**Work order**
The line with "Bilim Nedir?" marks where to begin. Please copy it and each line after it to the end of the records below, exactly.

**Available data**
··········

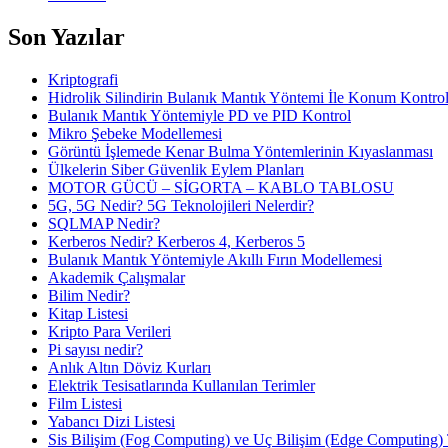
Son Yazılar
Kriptografi
Hidrolik Silindirin Bulanık Mantık Yöntemi İle Konum Kontro
Bulanık Mantık Yöntemiyle PD ve PID Kontrol
Mikro Şebeke Modellemesi
Görüntü İşlemede Kenar Bulma Yöntemlerinin Kıyaslanması
Ülkelerin Siber Güvenlik Eylem Planları
MOTOR GÜCÜ – SİGORTA – KABLO TABLOSU
5G, 5G Nedir? 5G Teknolojileri Nelerdir?
SQLMAP Nedir?
Kerberos Nedir? Kerberos 4, Kerberos 5
Bulanık Mantık Yöntemiyle Akıllı Fırın Modellemesi
Akademik Çalışmalar
Bilim Nedir?
Kitap Listesi
Kripto Para Verileri
Pi sayısı nedir?
Anlık Altın Döviz Kurları
Elektrik Tesisatlarında Kullanılan Terimler
Film Listesi
Yabancı Dizi Listesi
Sis Bilişim (Fog Computing) ve Uç Bilişim (Edge Computing)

··········

**Response**
Bilim Nedir?
Kitap Listesi
Kripto Para Verileri
Pi sayısı nedir?
Anlık Altın Döviz Kurları
Elektrik Tesisatlarında Kullanılan Terimler
Film Listesi
Yabancı Dizi Listesi
Sis Bilişim (Fog Computing) ve Uç Bilişim (Edge Computing)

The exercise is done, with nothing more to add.